Alors que la demande mondiale en eau dépasse déjà l’offre, ,elle risque encore d’augmenter de 20 à 30 % par rapport au niveau actuel de consommation au cours des 20 prochaines années. D’après un rapport du BCG et du WWF, 46 % du PIB mondial proviendra de régions dont l’approvisionnement en eau est compromis d’ici 2050. À court terme, les deux tiers de la population mondiale risquent de faire face à des pénuries d’eau au cours des trois prochaines années. Par ailleurs, l’activité de l’humaine déstabilise profondément le cycle de l’eau. En avril 2022, le monde a dépassé la limite planétaire de l’eau verte (précipitations, humidité des sols et évaporation), ce qui entraîne de graves répercussions sur les processus écologiques, atmosphériques et biogéochimiques.
L’industrie cosmétique, étant fortement tributaire de l’eau tout en ayant un impact significatif sur cette ressource précieuse, a un intérêt crucial à s’investir dans la préservation de l’approvisionnement en eau pour les générations futures. Afin de réduire la consommation, de limiter la dépendance et de freiner la pollution, les entreprises cosmétiques doivent prioriser une gestion saine des ressources en eau, de l’élaboration du produit à sa production. Le tout en répondant aux besoins des consommateurs.
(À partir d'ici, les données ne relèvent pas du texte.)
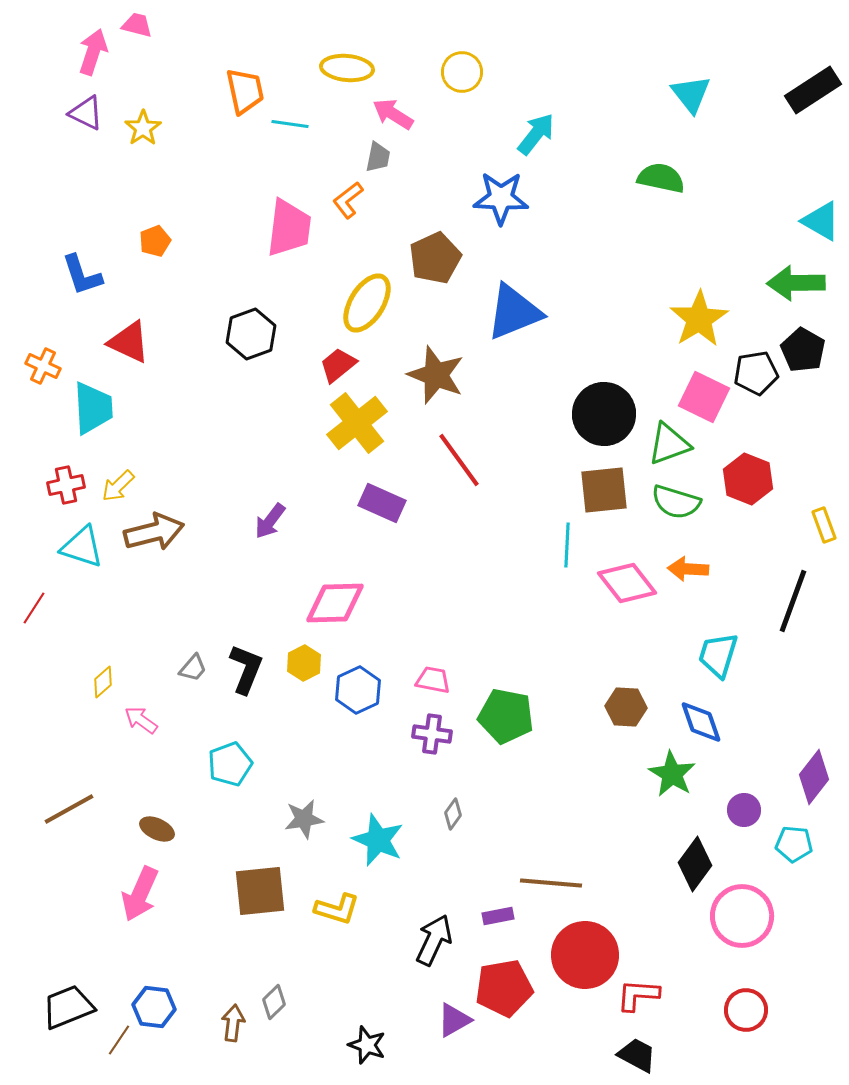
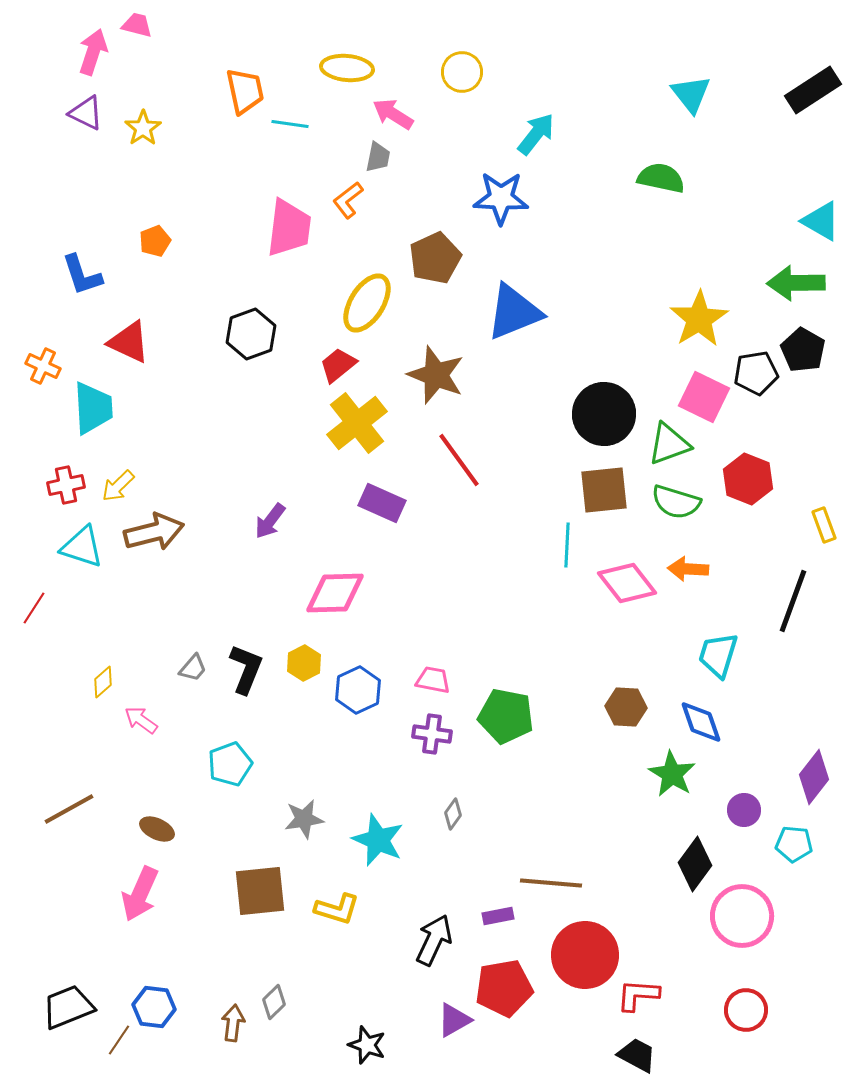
pink diamond at (335, 603): moved 10 px up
L’impact et le risque vont de pair
Les entreprises cosmétiques ont certes un rôle crucial à jouer pour relever les défis liés à l’eau, mais elles ont surtout grand intérêt à le faire, puisque l’impact et le risque vont de pair.
L’eau constitue un élément clé dans l’élaboration et la production. Elle est nécessaire à toutes les étapes du cycle de vie du produit. Elle est non seulement au cœur de la plupart des formules (beaucoup de crèmes, lotions, gels douche et shampooings sont composés à deux tiers d’eau), mais elle sert également à faire pousser les matières premières, à les traiter et ensuite à produire, sans oublier aussi son utilisation dans les mesures sanitaires et la production de l’emballage. Ensuite, la clientèle consomme aussi de l’eau pour utiliser un grand nombre de ces produits. Il est indéniable que la prise de conscience s’accélère : de plus en plus de marques s’engagent et se fixent des objectifs pour relever les défis liés à l’eau. Selon les données du CDP, au cours de la dernière décennie, le secteur privé a de plus en plus révélé son impact sur l’eau. Le nombre d’entreprises publiant de telles données a augmenté de 85 % au cours des cinq dernières années.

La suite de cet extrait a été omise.